The New Data Behind 100 of Florida’s Biggest Bass
Florida is using some serious data analysis to help anglers catch more trophy bass
Florida initiated its TrophyCatch program nine years ago to recognize anglers who land large freshwater fish of almost all species throughout the state. Largemouth bass have been one of the most popular fish entered by anglers, who can win prizes and accolades for their catches.
Part of the program is the Hall of Fame (HOF) award for any largemouth weighing over 13 pounds.
A significant milestone was reached recently with the 100th Florida bass weighing 13-pounds or better. State biologists analyzed catch data bolstered by HOF angler surveys and have compiled some interesting facts.
HOF catches were submitted from 23 Florida counties, and the data shows that waters in the north-central part of the state have a particularly high incidence of giant bass. Clay and Putnam Counties are on top with a remarkable 30 percent of HOF largemouths. The center of the Florida peninsula is a trophy bass corridor, too. The contiguous counties of Alachua, Marion, Lake, Polk, and Highlands account for another 35 percent of HOF bass.

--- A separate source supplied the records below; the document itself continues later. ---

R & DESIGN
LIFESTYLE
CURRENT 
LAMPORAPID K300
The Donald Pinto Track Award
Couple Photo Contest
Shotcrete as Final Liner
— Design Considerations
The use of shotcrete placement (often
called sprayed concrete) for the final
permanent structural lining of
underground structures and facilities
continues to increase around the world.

Some of the massive bass have measured up to 30.5-inches long, others have had a thick 25.5-inch girth. The heaviest HOF largemouth scaled 16.75 pounds, just ounces shy of the Florida record bass of 17.27 pounds taken in 1986 by Bill O’Berry from a Polk County lake. While many anglers are dedicated to dawn and dusk fishing, only 12 percent of HOF largemouths were taken during those times. Most were caught during midday or afternoon.
Artificial lures produced 59 percent of HOF bass, with 41 percent caught on bait. Predictably, 41 percent of the bass caught on lures were taken on plastic worms, far more than any other lure type. Combining all soft plastics, they accounted for 71 percent of the catches. Jigs, bladed jigs, crankbaits, and topwater lures also produced HOF bigmouths.

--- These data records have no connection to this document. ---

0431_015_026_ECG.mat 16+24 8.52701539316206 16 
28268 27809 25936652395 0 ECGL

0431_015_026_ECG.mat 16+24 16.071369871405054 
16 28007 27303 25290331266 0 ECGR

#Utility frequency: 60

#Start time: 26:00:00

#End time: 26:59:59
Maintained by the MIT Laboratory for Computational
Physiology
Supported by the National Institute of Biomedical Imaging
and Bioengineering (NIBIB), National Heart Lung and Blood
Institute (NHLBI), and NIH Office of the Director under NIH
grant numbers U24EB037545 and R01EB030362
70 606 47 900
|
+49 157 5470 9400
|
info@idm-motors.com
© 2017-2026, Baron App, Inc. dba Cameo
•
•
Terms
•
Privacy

Bait-caught bass hit wild golden shiners 92 percent of the time, the rest took commercially-raised shiners.
All anglers in the HOF survey reported releasing their prized bass catch alive.

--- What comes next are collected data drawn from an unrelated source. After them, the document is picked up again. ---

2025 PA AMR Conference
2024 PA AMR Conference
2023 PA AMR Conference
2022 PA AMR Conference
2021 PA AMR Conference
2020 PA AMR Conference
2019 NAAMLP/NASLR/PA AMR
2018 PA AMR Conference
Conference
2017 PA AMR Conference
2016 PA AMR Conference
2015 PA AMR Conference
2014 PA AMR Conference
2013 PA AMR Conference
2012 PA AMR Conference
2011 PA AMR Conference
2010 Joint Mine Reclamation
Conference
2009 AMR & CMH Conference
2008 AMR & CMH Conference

Natural lakes yielded 90 percent of HOF bass, followed by reservoirs at 8 percent, and rivers at 2 percent.
HOF bass waters varied in size from local ponds of only a few acres to 30,000-acre Lake Kissimmee. More HOF bass were caught in lakes under 100 acres (43 percent) than waters between 100 and 1,000 acres (33 percent). Waters over 1,000 acres produced 24 percent of HOF largemouths.
Florida fisheries biologists learned that 75 percent of HOF bass were caught in water less than 10 feet deep. Not surprising since most of these fish were landed during the prime Florida bass spawning months of February and March. Only 5 percent of HOF bass were caught from water deeper than 20 feet.
A high number of HOF bass were caught during either a full moon (19 percent) or a new moon (25 percent).
Very few bass were boated during guided trips or tournaments. Most catches were made during solo outings, or with friends and family.